TargetScan prediction
The targets of rno-miR-30c-5p were predicted using TargetScan 7.1 (http://www.targetscan.org/vert_71/). A total of 1249 transcripts containing 1835 sites were predicted (Table S1). A target gene SIRT1 (ENST00000212015.6) was selected due to its important role in myocardial IR injury (Table S2).
Dual luciferase reporter gene (DLR) assay
DLR assay was used to identify the targeting relationship between SIRT1 and rno-miR-30c-5p. The fragment of SIRT1, containing the binding site was amplified and cloned into pmirGLO luciferase vector (Promega, USA) to construct wild pmirGLO-WT-SIRT1-3ʹ-UTR (SIRT1-Wt) and mutant pmirGLO-MUT-SIRT1-3ʹ-UTR (SIRT1-Mt). Myocardial cells were co-transfected with SIRT1-Wt/Mt and rno-miR-30c-5p mimics/mimics NC using Lipofectamine 3000. Myocardial cells were randomly divided into 4 groups: SIRT1-Mt + rno-miR-30c-5p mimics, SIRT1-Mt + mimics NC, SIRT1-Wt + rno-miR-30c-5p mimics, and SIRT1-Wt + mimics NC group. After 48 h of transfection, the luciferase activity was measured using a dual luciferase kit (Promega).

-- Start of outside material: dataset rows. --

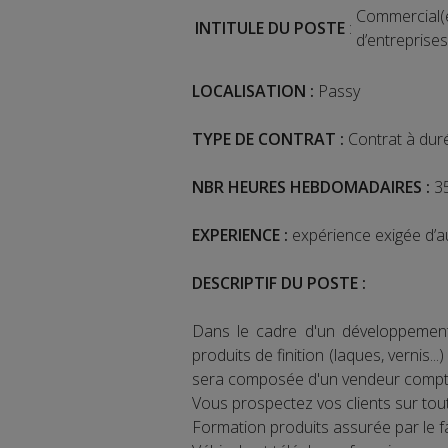
Commercial(
INTITULE DU POSTE
:
d’entreprises
LOCALISATION :
Passy
TYPE DE CONTRAT :
Contrat à dur
NBR HEURES HEBDOMADAIRES :
35
EXPERIENCE :
expérience exigée d’
DESCRIPTIF DU POSTE :
Dans le cadre d'un développement 
produits de finition (laques, vernis.
sera composée d'un vendeur compto
Vous prospectez vos clients sur tou
Formation produits assurée par le f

RNA immunoprecipitation (RIP) assay
RIP assay was performed using a Magna RIP Kit (Millipore, USA). Briefly, myocardial cells were lysed in lysis buffer. The cell lysate was then incubated with anti-Ago2 or IgG-coated beads at 4°C for 2 h. After washed with PBS, the RNA-protein-beads complexes were isolated using Trizol. The expression of rno-miR-30c-5p and SIRT1 was measured by qRT-PCR.
Statistical analysis
Three independent repetitions were conducted for each sample. Data were expressed as mean ± standard deviation (SD), and analyzed using SPSS 22.0 Statistical Software (Chicago, IL). Differences among multi-groups were analyzed by one-way ANOVA followed by Tukey’s post hoc test. Differences between two groups were analyzed by Student’s t test. The level of statistical significance was set at p < 0.05.